Safety campaign group Progressive Rugby has claimed HIA checks are “being exposed” in the wake of Johnny Sexton’s selection for Ireland’s second Test against New Zealand.
Talismanic fly-half Sexton failed HIA1 – an on-field assessment – in Ireland’s 42-19 defeat by the All Blacks in Auckland last weekend.
Progressive Rugby has called into question Sexton’s subsequent selection for Saturday’s second Test in Dunedin, raising fears over the HIA process.
But World Rugby has stressed that failing the HIA1 on-field assessment does not automatically mean a player has sustained concussion.
“It is the duty of any individual or organisation commenting on the Head Injury Assessment process to do so using the facts,” a World Rugby spokesperson told the PA news agency.
“Attempting to diagnose a serious medical condition like concussion from afar, without all the relevant information including a player’s medical history, is irresponsible and no substitute for the world-leading medical care received by elite rugby players.
“Doctors are supported by the Head Injury Assessment and recently updated return-to-play protocols put in place by World Rugby.
“These protocols are developed using scientific evidence and independent expert opinion which are kept under constant review, as we never stand still on player welfare.”
Sexton was withdrawn after slipping and colliding with Sam Kane in Saturday’s first Test defeat, with the 36-year-old not returning after his HIA1 check.
The full HIA process involves three steps, and Sexton later passed both HIA2 and HIA3 before being cleared to return to play this coming weekend.
Progressive Rugby has questioned Sexton’s return, but World Rugby has moved to defend the head-injury check process.
“Concussion in elite rugby is formally diagnosed by qualified doctors via the HIA2 and HIA3 assessments as part of the Head Injury Assessment protocol, with the exception of any player displaying obvious symptoms who will be immediately removed from play,” said a World Rugby spokesperson.

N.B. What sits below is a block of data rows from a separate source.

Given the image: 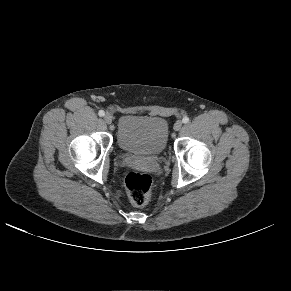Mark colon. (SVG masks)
I'll list each match as a JSON object with an SVG mask.
<instances>
[{
    "mask_svg": "<svg viewBox=\"0 0 291 291\" xmlns=\"http://www.w3.org/2000/svg\"><path fill=\"white\" fill-rule=\"evenodd\" d=\"M125 186L134 205L143 206L149 201L152 187L150 175L131 171L125 177Z\"/></svg>",
    "mask_w": 291,
    "mask_h": 291,
    "instance_id": "obj_1",
    "label": "colon"
}]
</instances>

“The in-game HIA1 off-field assessment combines video review and clinical observation to determine suspected concussion and informs the need to remove a player as a precaution.
“Any player who had not displayed obvious concussion symptoms and who compares to a pre-recorded baseline on HIA2 and HIA3 assessments, which take place two and 36 hours after an incident respectively, is deemed by medical professionals to be clear of concussion.
“There is an open and frank discussion about head injury in rugby which is to be welcomed.
“Everyone wants the game to be the safest it can possibly be, and to encourage new players to benefit from all the good that rugby does.
“It should be reiterated that the Head Injury Assessment process only applies to elite rugby where there is an extremely high level of constant medical care.
“Such an environment is not possible at the community level and anyone who suspects a concussion should seek medical advice immediately as per World Rugby guidelines.”
Safety group Progressive Rugby insists, however, that any failure of HIA1 should lead medics to treat the player’s future participation with “extreme caution”.
“Elite players who fail an in-game HIA1 have, by definition, displayed cognitive dysfunction requiring their removal,” said a Progressive Rugby spokesperson.
“In our view, this is sufficient evidence, regardless of subsequent testing, to exercise extreme caution for the good of both their short and long-term health.
“This caution must be further amplified in players with a history of brain injury, as evidence is they are at higher risk of sustaining further concussions and other injuries.
“Regrettably, the HIA is being exposed. Last week the process again failed to diagnose a clear and obvious brain injury (Jeremy Loughman), while three days later we are told it has identified a phantom one (Sexton).
“The fact is there remains no examination by any expert that can demonstrate a brain has healed and is not at risk of further damage. As such, if player welfare is truly the game’s number one priority, the only option must be to err on the side of caution – otherwise the new elite protocols are failing in their key purpose.”